_What the exercise asks_. Every entry, from the first to the last, should be written out exactly.
[Opening Extracted entries section]
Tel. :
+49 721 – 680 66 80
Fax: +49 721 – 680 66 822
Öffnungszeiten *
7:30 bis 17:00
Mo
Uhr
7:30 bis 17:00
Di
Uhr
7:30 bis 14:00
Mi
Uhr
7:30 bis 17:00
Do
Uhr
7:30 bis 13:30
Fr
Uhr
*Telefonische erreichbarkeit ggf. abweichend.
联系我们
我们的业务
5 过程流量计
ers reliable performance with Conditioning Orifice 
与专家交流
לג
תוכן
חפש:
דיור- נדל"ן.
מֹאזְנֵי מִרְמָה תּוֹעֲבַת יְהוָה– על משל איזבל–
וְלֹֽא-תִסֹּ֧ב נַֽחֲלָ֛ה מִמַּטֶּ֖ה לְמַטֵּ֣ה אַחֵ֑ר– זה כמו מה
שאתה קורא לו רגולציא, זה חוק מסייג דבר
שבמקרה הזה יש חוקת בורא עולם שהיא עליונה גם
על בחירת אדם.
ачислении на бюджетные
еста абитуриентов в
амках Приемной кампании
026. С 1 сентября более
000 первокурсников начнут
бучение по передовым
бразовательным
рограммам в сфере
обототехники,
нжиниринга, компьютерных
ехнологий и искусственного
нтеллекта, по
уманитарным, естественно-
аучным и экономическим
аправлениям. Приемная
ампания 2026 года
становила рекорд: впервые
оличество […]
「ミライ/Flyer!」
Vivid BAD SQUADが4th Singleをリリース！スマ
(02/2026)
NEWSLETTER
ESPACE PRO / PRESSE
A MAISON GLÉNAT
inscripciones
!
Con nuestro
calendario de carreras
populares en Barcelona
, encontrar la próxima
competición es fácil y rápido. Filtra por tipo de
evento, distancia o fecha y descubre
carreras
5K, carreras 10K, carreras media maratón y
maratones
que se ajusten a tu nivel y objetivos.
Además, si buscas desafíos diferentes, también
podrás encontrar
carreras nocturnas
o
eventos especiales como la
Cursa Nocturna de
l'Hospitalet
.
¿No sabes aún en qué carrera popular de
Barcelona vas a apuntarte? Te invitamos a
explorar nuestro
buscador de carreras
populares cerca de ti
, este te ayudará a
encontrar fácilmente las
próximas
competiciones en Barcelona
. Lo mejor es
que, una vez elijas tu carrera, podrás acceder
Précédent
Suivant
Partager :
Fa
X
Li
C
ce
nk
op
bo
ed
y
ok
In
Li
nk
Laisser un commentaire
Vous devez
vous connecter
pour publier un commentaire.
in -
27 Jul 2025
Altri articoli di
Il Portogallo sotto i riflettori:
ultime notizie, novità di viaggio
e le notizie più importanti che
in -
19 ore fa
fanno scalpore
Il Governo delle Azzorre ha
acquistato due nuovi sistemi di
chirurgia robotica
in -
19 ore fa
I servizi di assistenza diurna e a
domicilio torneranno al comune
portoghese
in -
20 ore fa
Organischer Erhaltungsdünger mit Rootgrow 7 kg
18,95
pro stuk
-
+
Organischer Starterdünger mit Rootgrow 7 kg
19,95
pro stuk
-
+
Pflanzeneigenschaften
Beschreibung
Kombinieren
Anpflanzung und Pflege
[Closing Extracted entries section]
_Your response_.
Tel. :
+49 721 – 680 66 80
Fax: +49 721 – 680 66 822
Öffnungszeiten *
7:30 bis 17:00
Mo
Uhr
7:30 bis 17:00
Di
Uhr
7:30 bis 14:00
Mi
Uhr
7:30 bis 17:00
Do
Uhr
7:30 bis 13:30
Fr
Uhr
*Telefonische erreichbarkeit ggf. abweichend.
联系我们
我们的业务
5 过程流量计
ers reliable performance with Conditioning Orifice 
与专家交流
לג
תוכן
חפש:
דיור- נדל"ן.
מֹאזְנֵי מִרְמָה תּוֹעֲבַת יְהוָה– על משל איזבל–
וְלֹֽא-תִסֹּ֧ב נַֽחֲלָ֛ה מִמַּטֶּ֖ה לְמַטֵּ֣ה אַחֵ֑ר– זה כמו מה
שאתה קורא לו רגולציא, זה חוק מסייג דבר
שבמקרה הזה יש חוקת בורא עולם שהיא עליונה גם
על בחירת אדם.
ачислении на бюджетные
еста абитуриентов в
амках Приемной кампании
026. С 1 сентября более
000 первокурсников начнут
бучение по передовым
бразовательным
рограммам в сфере
обототехники,
нжиниринга, компьютерных
ехнологий и искусственного
нтеллекта, по
уманитарным, естественно-
аучным и экономическим
аправлениям. Приемная
ампания 2026 года
становила рекорд: впервые
оличество […]
「ミライ/Flyer!」
Vivid BAD SQUADが4th Singleをリリース！スマ
(02/2026)
NEWSLETTER
ESPACE PRO / PRESSE
A MAISON GLÉNAT
inscripciones
!
Con nuestro
calendario de carreras
populares en Barcelona
, encontrar la próxima
competición es fácil y rápido. Filtra por tipo de
evento, distancia o fecha y descubre
carreras
5K, carreras 10K, carreras media maratón y
maratones
que se ajusten a tu nivel y objetivos.
Además, si buscas desafíos diferentes, también
podrás encontrar
carreras nocturnas
o
eventos especiales como la
Cursa Nocturna de
l'Hospitalet
.
¿No sabes aún en qué carrera popular de
Barcelona vas a apuntarte? Te invitamos a
explorar nuestro
buscador de carreras
populares cerca de ti
, este te ayudará a
encontrar fácilmente las
próximas
competiciones en Barcelona
. Lo mejor es
que, una vez elijas tu carrera, podrás acceder
Précédent
Suivant
Partager :
Fa
X
Li
C
ce
nk
op
bo
ed
y
ok
In
Li
nk
Laisser un commentaire
Vous devez
vous connecter
pour publier un commentaire.
in -
27 Jul 2025
Altri articoli di
Il Portogallo sotto i riflettori:
ultime notizie, novità di viaggio
e le notizie più importanti che
in -
19 ore fa
fanno scalpore
Il Governo delle Azzorre ha
acquistato due nuovi sistemi di
chirurgia robotica
in -
19 ore fa
I servizi di assistenza diurna e a
domicilio torneranno al comune
portoghese
in -
20 ore fa
Organischer Erhaltungsdünger mit Rootgrow 7 kg
18,95
pro stuk
-
+
Organischer Starterdünger mit Rootgrow 7 kg
19,95
pro stuk
-
+
Pflanzeneigenschaften
Beschreibung
Kombinieren
Anpflanzung und Pflege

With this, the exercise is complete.